My question is similar to this one. Let's say I have two dataframes as shown below:
set.seed(5)
df1 <- data.frame(date=as.Date(c('2001-01-01', '2001-02-01', '2001-03-01', '2001-04-01', '2001-05-01')),
val1=rnorm(5), val2=c(rnorm(3), NA, NA), val3=c(rnorm(3), NA, NA))

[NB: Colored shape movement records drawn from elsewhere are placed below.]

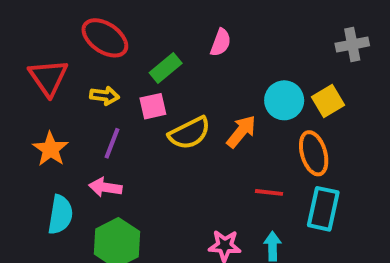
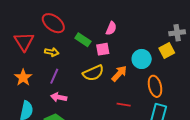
green rectangle: (166, 68) -> (83, 40), turned 70
yellow square: (328, 101) -> (167, 51), moved
pink square: (153, 106) -> (103, 49), moved
pink arrow: (105, 187) -> (59, 97), moved
red line: (269, 192) -> (124, 105), moved

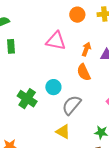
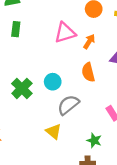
pink triangle: (56, 41) -> (65, 33), turned -40
orange arrow: (86, 49) -> (89, 42), moved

df2 <- data.frame(date=as.Date(c('2001-03-01', '2001-04-01', '2001-05-01')),
val2=rnorm(3), val3=rnorm(3))
df1
date val1 val2 val3
1 2001-01-01 -0.84085548 -0.6029080 -0.2857736
2 2001-02-01 1.38435934 -0.4721664 0.1381082
3 2001-03-01 -1.25549186 -0.6353713 1.2276303
4 2001-04-01 0.07014277 NA NA
5 2001-05-01 1.71144087 NA NA
df2
date val2 val3
1 2001-03-01 -0.8017795 -1.0717600
2 2001-04-01 -1.0803926 -0.1389861
3 2001-05-01 -0.1575344 -0.5973131
df1
has some missing values in the columns val2
and val3
. I want to replace only the missing values in those columns with correct match, match according to date
from df2
. From the question that I linked to, here's a potential solution using data.table
:
library(data.table)
setDT(df1)
setDT(df2)
df1[i = df2, val2 := i.val2, on = .(date)]
df1
date val1 val2 val3
1: 2001-01-01 -0.84085548 -0.6029080 -0.2857736
2: 2001-02-01 1.38435934 -0.4721664 0.1381082
3: 2001-03-01 -1.25549186 -0.8017795 1.2276303
4: 2001-04-01 0.07014277 -1.0803926 NA
5: 2001-05-01 1.71144087 -0.1575344 NA
The problem here is that it has replaced the 3rd value of val2
in df1
with the matching value in df2
, even though the 3rd value in df1
was not originally missing. Also, how can I fill all missing values in df1
with their matching values in df2
instead of doing it one column at a time?